[Instructions for the task]
Search the data for the string "interactable" and gather each line it is in.

Dataset extract Start Marker

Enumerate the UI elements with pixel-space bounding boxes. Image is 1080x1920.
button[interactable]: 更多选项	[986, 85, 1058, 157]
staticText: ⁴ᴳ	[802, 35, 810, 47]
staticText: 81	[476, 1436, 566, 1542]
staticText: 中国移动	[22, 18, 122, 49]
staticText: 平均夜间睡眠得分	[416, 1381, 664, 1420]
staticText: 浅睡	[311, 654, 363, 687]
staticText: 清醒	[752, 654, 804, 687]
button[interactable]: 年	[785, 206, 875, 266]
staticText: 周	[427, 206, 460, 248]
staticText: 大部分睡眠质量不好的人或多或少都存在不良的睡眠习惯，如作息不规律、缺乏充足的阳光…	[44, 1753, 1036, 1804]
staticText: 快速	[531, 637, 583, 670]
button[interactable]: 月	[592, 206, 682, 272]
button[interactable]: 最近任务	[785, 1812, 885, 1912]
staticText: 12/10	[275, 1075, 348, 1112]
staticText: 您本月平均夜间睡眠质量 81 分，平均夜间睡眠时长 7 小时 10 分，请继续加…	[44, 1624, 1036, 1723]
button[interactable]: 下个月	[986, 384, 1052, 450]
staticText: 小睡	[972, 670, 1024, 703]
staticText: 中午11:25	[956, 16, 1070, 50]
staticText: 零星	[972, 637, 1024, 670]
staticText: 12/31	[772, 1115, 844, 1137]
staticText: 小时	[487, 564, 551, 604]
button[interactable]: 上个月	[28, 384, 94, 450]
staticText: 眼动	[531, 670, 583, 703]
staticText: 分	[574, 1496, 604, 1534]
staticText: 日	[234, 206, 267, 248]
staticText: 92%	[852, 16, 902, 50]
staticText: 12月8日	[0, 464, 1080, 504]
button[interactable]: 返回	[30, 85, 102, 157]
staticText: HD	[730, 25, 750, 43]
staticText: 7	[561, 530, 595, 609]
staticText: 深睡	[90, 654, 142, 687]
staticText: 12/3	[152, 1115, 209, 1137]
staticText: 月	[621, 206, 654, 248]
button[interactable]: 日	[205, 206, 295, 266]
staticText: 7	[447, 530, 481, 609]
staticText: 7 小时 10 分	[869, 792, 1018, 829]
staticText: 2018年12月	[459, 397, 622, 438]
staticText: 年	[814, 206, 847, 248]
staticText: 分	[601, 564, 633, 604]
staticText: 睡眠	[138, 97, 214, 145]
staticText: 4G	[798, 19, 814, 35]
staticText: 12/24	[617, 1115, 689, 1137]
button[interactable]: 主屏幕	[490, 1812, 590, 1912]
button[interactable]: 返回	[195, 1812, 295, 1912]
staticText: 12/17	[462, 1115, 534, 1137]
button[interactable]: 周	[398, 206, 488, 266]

Dataset extract End Marker

[Answer box]
button[interactable]: 更多选项	[986, 85, 1058, 157]
button[interactable]: 年	[785, 206, 875, 266]
button[interactable]: 月	[592, 206, 682, 272]
button[interactable]: 最近任务	[785, 1812, 885, 1912]
button[interactable]: 下个月	[986, 384, 1052, 450]
button[interactable]: 上个月	[28, 384, 94, 450]
button[interactable]: 返回	[30, 85, 102, 157]
button[interactable]: 日	[205, 206, 295, 266]
button[interactable]: 主屏幕	[490, 1812, 590, 1912]
button[interactable]: 返回	[195, 1812, 295, 1912]
button[interactable]: 周	[398, 206, 488, 266]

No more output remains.